The Darling Dahlias and the Silver Dollar Bush

The clock on the wall said it was five minutes after five. Verna took one last look around the office and flicked off the light. She had been working on the second floor of the Cypress County courthouse for over fifteen years now—first as a mere records clerk, right out of high school, then as an assistant clerk, and now as the county probate clerk and acting county treasurer. She could find her way around in the dark, even in that windowless back room where the county map, enlarged, took up almost one wall, and where the plat files were stored in large, shallow drawers. In fact, she could probably find the right plat drawer blindfolded and pull out the exact plat she was looking for, assuming that it had been put back where it belonged.

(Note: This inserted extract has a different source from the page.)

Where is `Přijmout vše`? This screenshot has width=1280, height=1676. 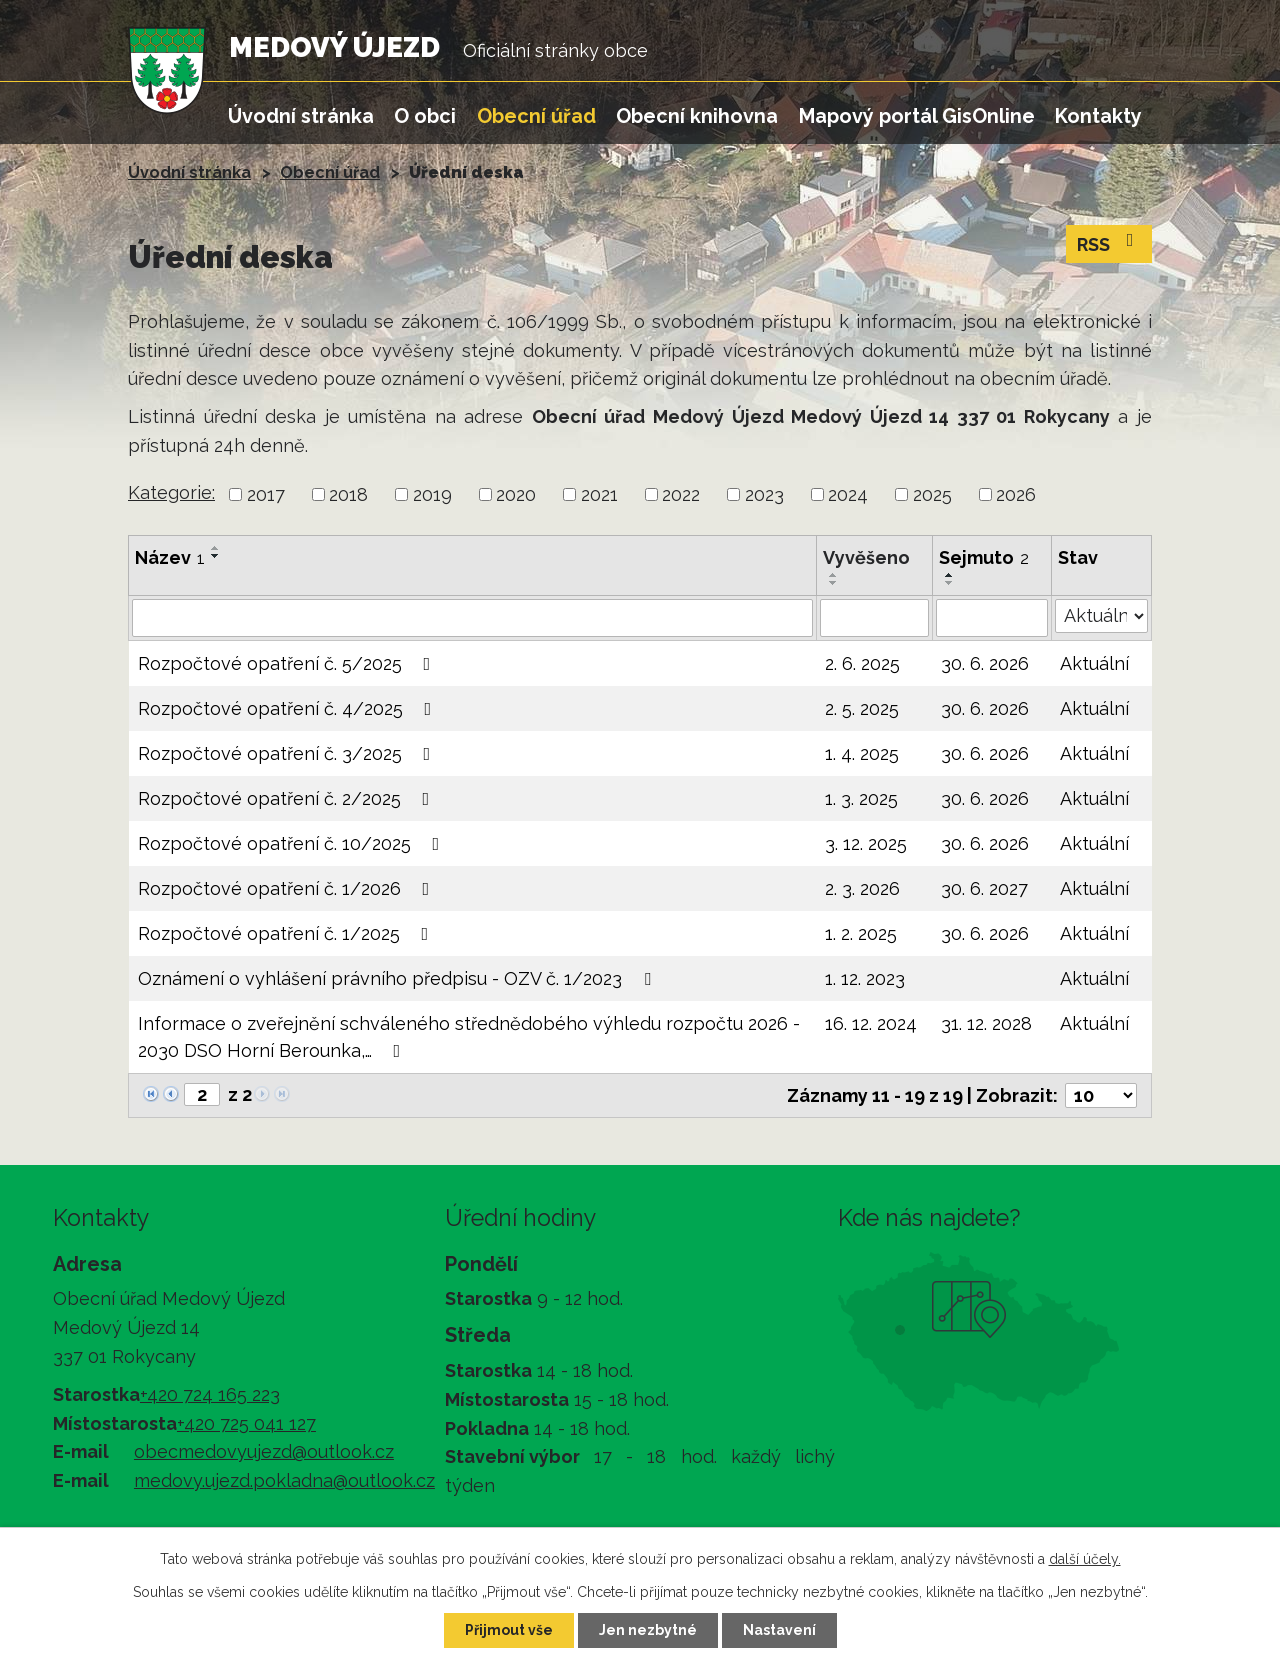
Přijmout vše is located at coordinates (509, 1630).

But being able to find her way around the plat room in the dark was not going to pull Cypress County out of its current grim predicament. For that, Verna would have to be a magician, pulling fistfuls of fifties and hundreds out of a hat instead of rabbits. A year or so ago, she had discovered that the previous county treasurer had been up to some pretty ingenious monkey business with the county’s funds. After she got that mess straightened out, she had consolidated the county’s accounts (which had been scattered around in several different banks, some of them over in Monroeville) in the Darling Savings and Trust. The county would get a better interest rate on the larger single deposit and the money would be easier to manage.

Lately, however, Verna wished she hadn’t been so quick to dump all the county’s eggs into one basket, so to speak. As acting treasurer, she was responsible for every cent that went into and came out of the county’s account. So she had held her breath when the Alabama legislature, back in February, had granted Governor George Miller the power to shut down all the banks in the state. She had breathed again only when the governor, challenged by the large banks in Mobile, admitted that the closure was “advised” and not mandatory. The Darling bank stayed open and everybody’s checks were good.

But Verna had learned from that experience. When she heard that President Roosevelt was thinking of closing all the banks in the country, she had pulled enough cash out of the county’s accounts to meet the payroll. That planning had helped Cypress County weather FDR’s national four-day bank holiday, from the sixth of March, two days after his inaugural, through the tenth. The Darling bank had been closed for another couple of days after that, but it had passed muster, and she had relaxed. The situation wasn’t good, of course. People weren’t paying their taxes, the county was losing revenue, and she’d had to propose an across-the-board pay cut for all employees. But it wasn’t awful, either. She thought—or perhaps she hoped—that they had weathered the worst.

And then, abruptly and without notice, the Darling Savings and Trust had shut its doors, catching her completely by surprise. Today was Monday the tenth, the payroll was due on Friday the fourteenth, and she didn’t have any reserve funds to cover it. The county employed fifty-four people: the men who worked on the roads and in the vehicle maintenance shed; the janitor at the courthouse and the building maintenance man; and the records clerks, including Melba Jean Manners and Sherrie Brindley, who worked in Verna’s office. Everybody was paid twice monthly, on the Friday closest to the first and the fifteenth. Fifty-four families wouldn’t have a paycheck on the fourteenth of April. And those fifty-four families had already cut their spending pretty close to the bone. When the fourteenth rolled around, they wouldn’t have a cent left.